Kelly and her husband David live on the coast of North Carolina.Their three living children are now teenagers who keep the family busy with sports and academic endeavors.They are beginning a new transition stage in life as they sent their first born to college this year. Kelly spends her time serving as a volunteer and board member for local nonprofits, such as the Cape Fear Literacy Council, while running her own company from home. She is passionate about writing, exercise, reading, and helping others.Read posts by Kelly here.
Monica Sleap’s 17-year-old daughter Katie, a senior in high school, was killed on February 22, 2001 in a car crash as she drove to school on icy roads. The community’s outcry about the school system’s failure to close schools as the weather unexpectedly worsened prompted Monica’s husband Rick to write a letter to the community urging them not to blame school officials for their decisions about school closings. After Katie’s death, the school system changed its policy on school closings to one more cautious.
Monica has worked as a hospice nurse during many of the years since Katie’s death, and her practices of painting, writing and sharing healing laughter have brought comfort in her own grief journey and those of others. Her older daughter, son-in-law and their two sons live nearby. Read posts by Monica here.
Peggy Clover’s 18-year old daughter Rebecca was a freshman at Florida State University when she was diagnosed with mononucleosis in November 1996. Rebecca returned home to Raleigh, saw her local physician, and yet died of complications at home in less than two weeks.
Peggy was studying art at Meredith College at the time, and she returned to classes the next semester, finishing her degree the same year Rebecca would have graduated from college. She is a multimedia artist and has found great comfort in being able to express her feelings through her art.
Rebecca was majoring in psychology, hoping to become a Child Life Specialist working with dying children. Peggy wanted desperately do to something in Rebecca’s honor, but it took nine years before she found a spot volunteering at Transitions Life Care of Wake County in the Children’s Bereavement program. She is also a puppeteer in Transition’s Aarvy Aardvark Finds Hope, a show about loss that travels to third grade classes in Wake County Schools. Her husband and three other children have been her greatest support and source of joy. Though she was a reluctant member of this writing group in the beginning, something kept drawing her to return to each gathering until she could no longer imagine life without the love, understanding, support and laughter of each member. Read posts by Peggy here.

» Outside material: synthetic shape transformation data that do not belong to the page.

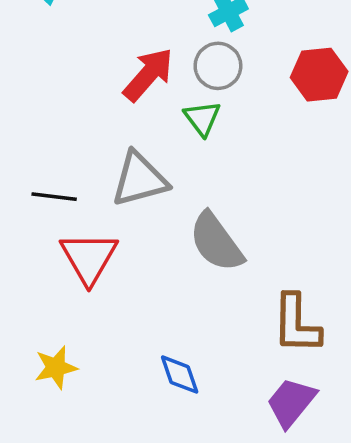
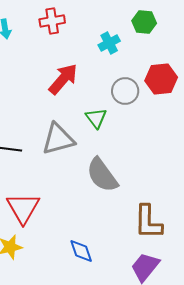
gray circle: (218, 66) -> (125, 91), moved
green triangle: (202, 118) -> (96, 118), moved
red triangle: (89, 258) -> (23, 208), moved

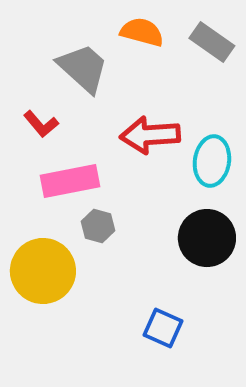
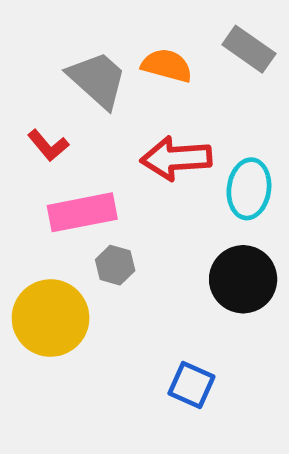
orange semicircle: (142, 32) -> (167, 66), moved

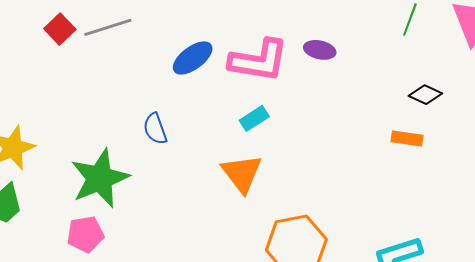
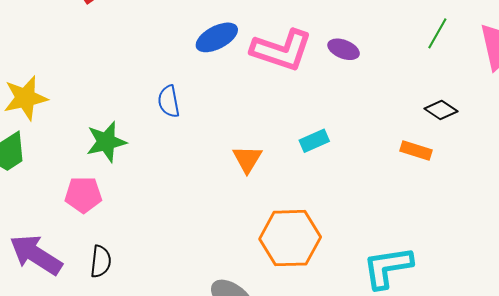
cyan rectangle: (254, 118) -> (314, 141), moved
orange triangle: (242, 173) -> (247, 159), size x0.7
green star: (100, 178) -> (106, 142), size x0.7

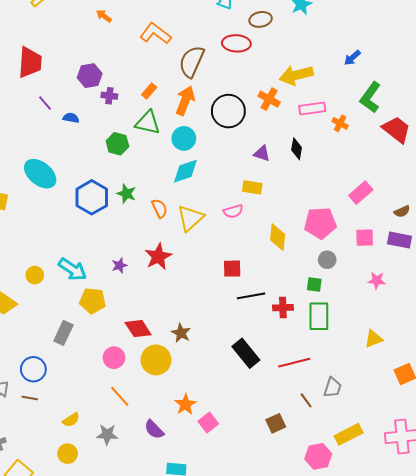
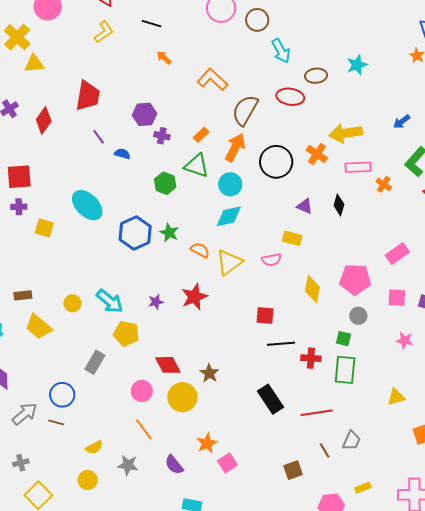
orange semicircle: (159, 208) -> (200, 250), turned -42
yellow rectangle: (349, 434) -> (363, 488), size x0.6

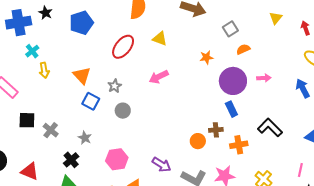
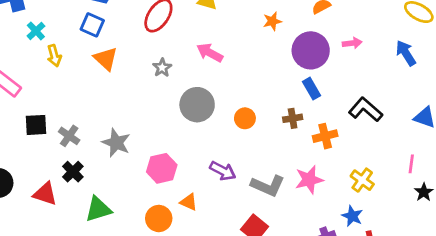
pink arrow: (159, 77) -> (210, 53), turned 60
gray star: (115, 86) -> (162, 68), moved
blue square: (91, 101) -> (92, 25), moved
gray circle: (123, 111) -> (197, 105), moved, size x1.6
gray star: (85, 138) -> (116, 143), size x1.5
orange circle: (198, 141) -> (245, 118), moved
black cross: (71, 160) -> (73, 172), moved

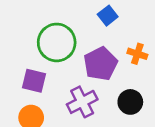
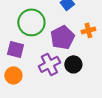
orange cross: (137, 54) -> (88, 30), turned -32
black circle: (130, 102) -> (73, 64), moved

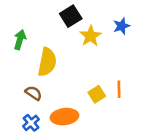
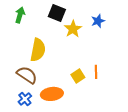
black square: (71, 16) -> (57, 13), turned -36
green arrow: (20, 40) -> (20, 15), moved
brown semicircle: (33, 93) -> (27, 75), size x1.5

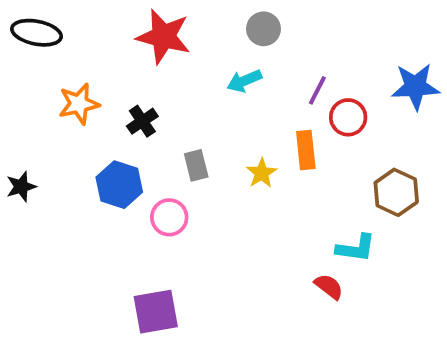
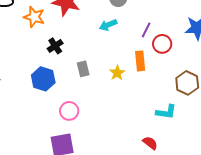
orange star: (79, 104) -> (34, 17), moved, turned 30
pink circle: (169, 217) -> (69, 111), moved
red semicircle: (329, 287) -> (150, 143), moved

Scharme Wigginton Shown was born and raised in Lexington, Kentucky but has been a North Carolinian since 1970. She worked in women’s retail as a buyer and fashion consultant for many years. Scharme is blessed with three wonderful children. Her daughter Leslie lives in Madison, Wisconsin with husband Jon and Scharme’s three grandsons, Finn, Walker, and Lucas, who light up her life. Her son, Marc, an engineer, lives in Raleigh, North Carolina. Steve, her youngest son, took his life on August 23, 1999 at the age of 35.

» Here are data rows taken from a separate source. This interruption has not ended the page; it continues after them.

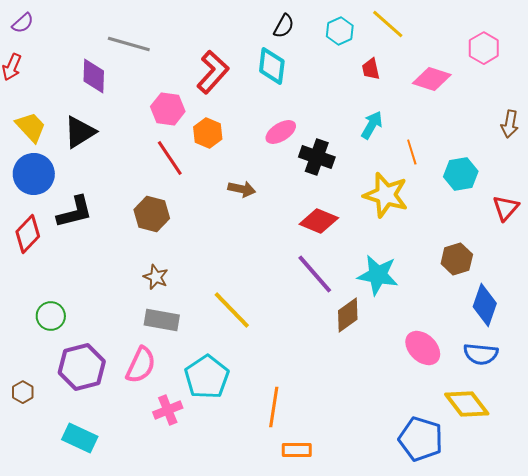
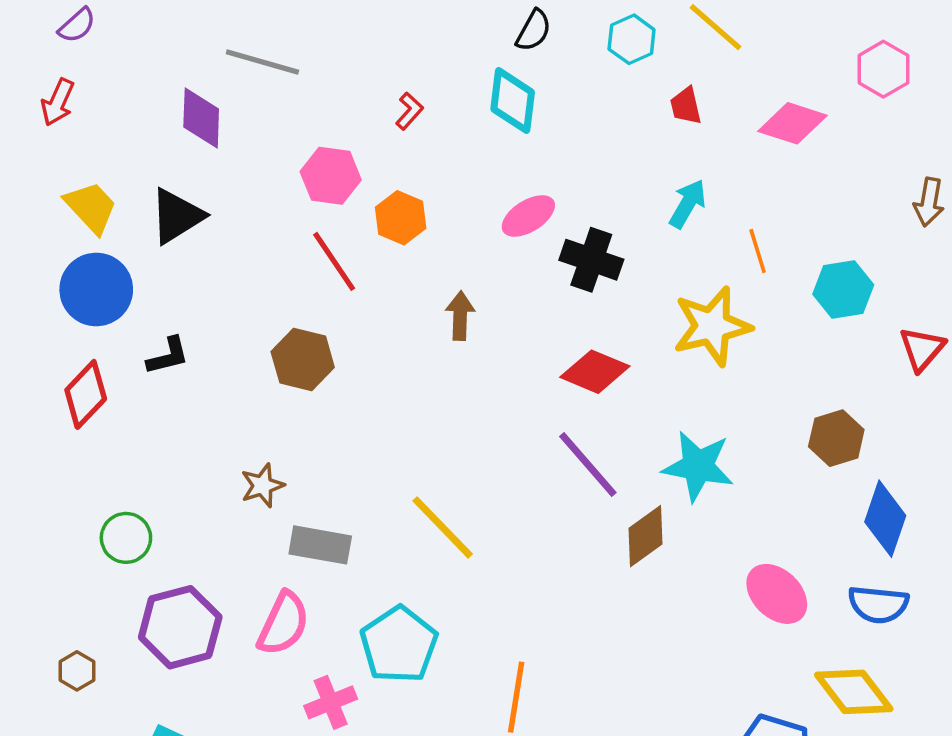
red L-shape: (213, 72) -> (409, 111), size x0.5
brown arrow: (242, 189) -> (460, 316), turned -100
yellow star: (386, 195) -> (712, 326), turned -30
black L-shape: (75, 212) -> (168, 356), size x0.7
brown star: (156, 277) -> (262, 485), moved, turned 30

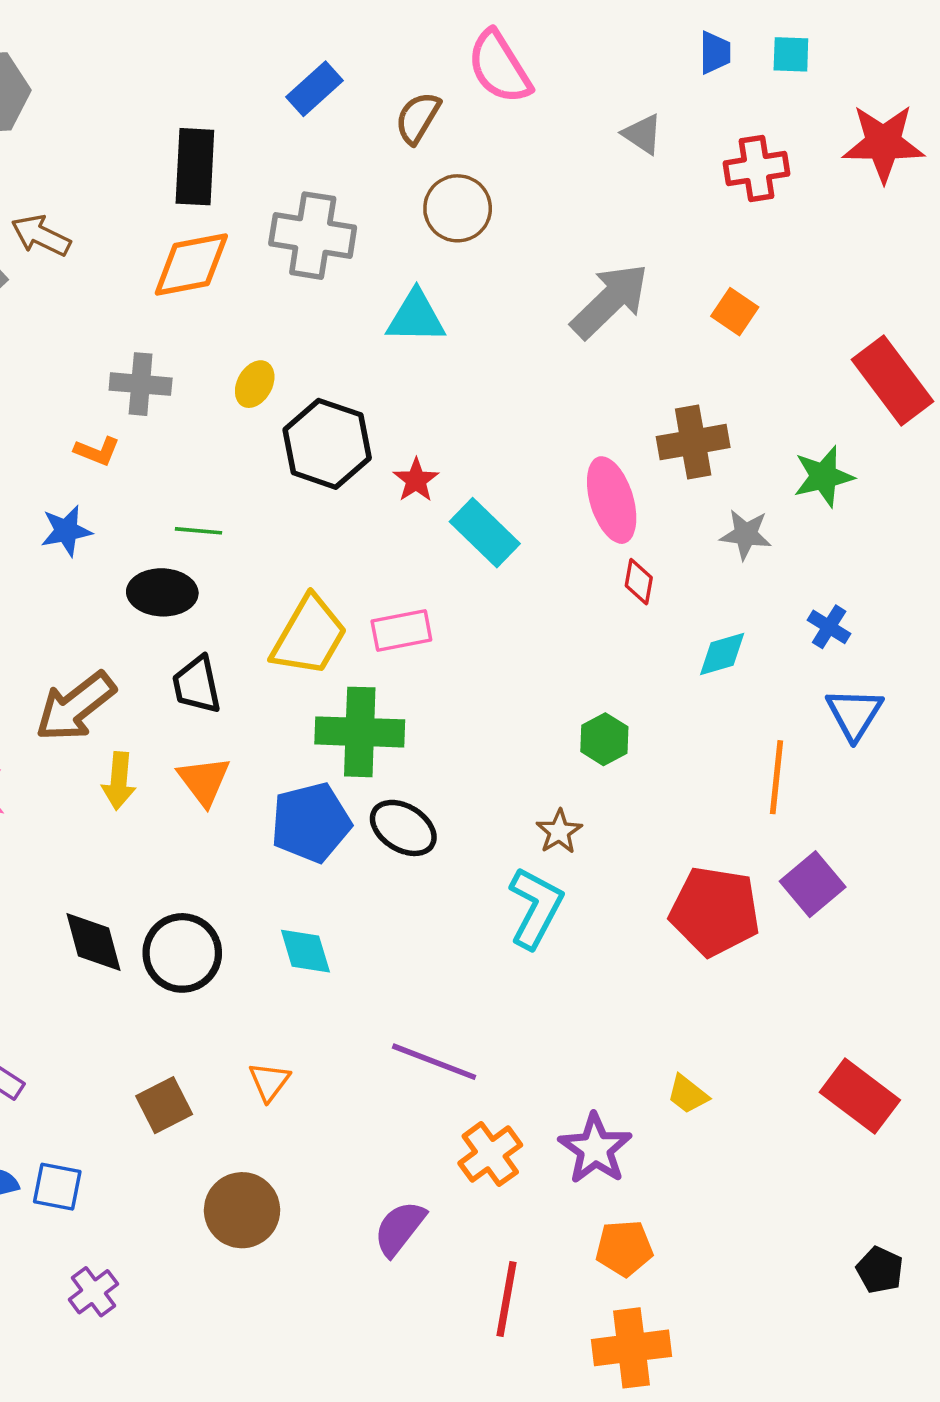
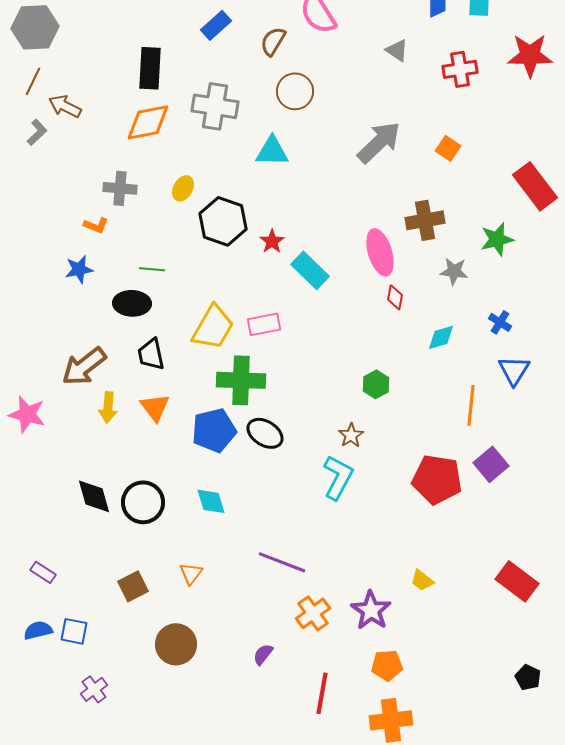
purple semicircle: (400, 1228) -> (263, 654), size x0.7

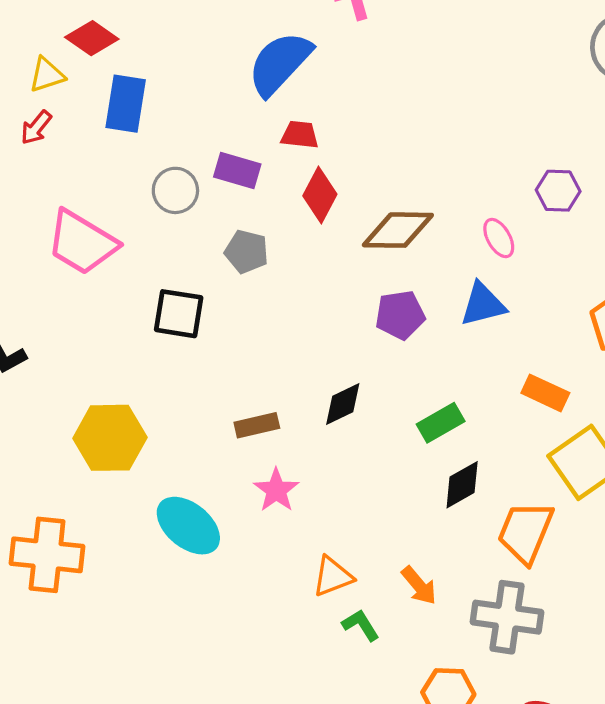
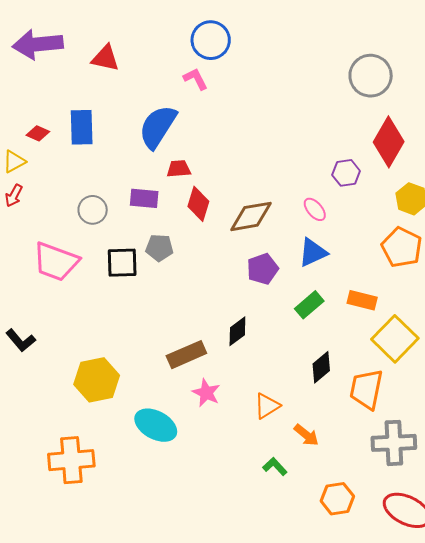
red diamond: (92, 38) -> (38, 133), size x0.7
blue rectangle: (126, 104) -> (82, 127), moved
gray circle: (175, 190) -> (93, 210), moved
black square: (179, 314) -> (122, 263), moved
green rectangle: (441, 423) -> (309, 305), moved
brown rectangle: (257, 425) -> (186, 355), size x1.4
orange triangle: (333, 576) -> (267, 406), moved
gray cross: (507, 617) -> (394, 443), moved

Although his days on earth were short-lived, Steve’s spirit will always remain in her heart. “Today, where I go Steve goes. Together, we will try to spread love and joy to all whom God places in our path, hoping to make someone else’s life a little better each day,” Scharme said. Scharme died on July 8, 2020, the first of our sisters to go farther along before us. We wrote remembrances here. Read Scharme’s posts here.
Summer 2016: Peggy, Barbara, Beth; Scharme, Dottye, Carol, Kathy and Piper, Beverly, Betsy and Kay. Missing were Monica, Kelly, Julie.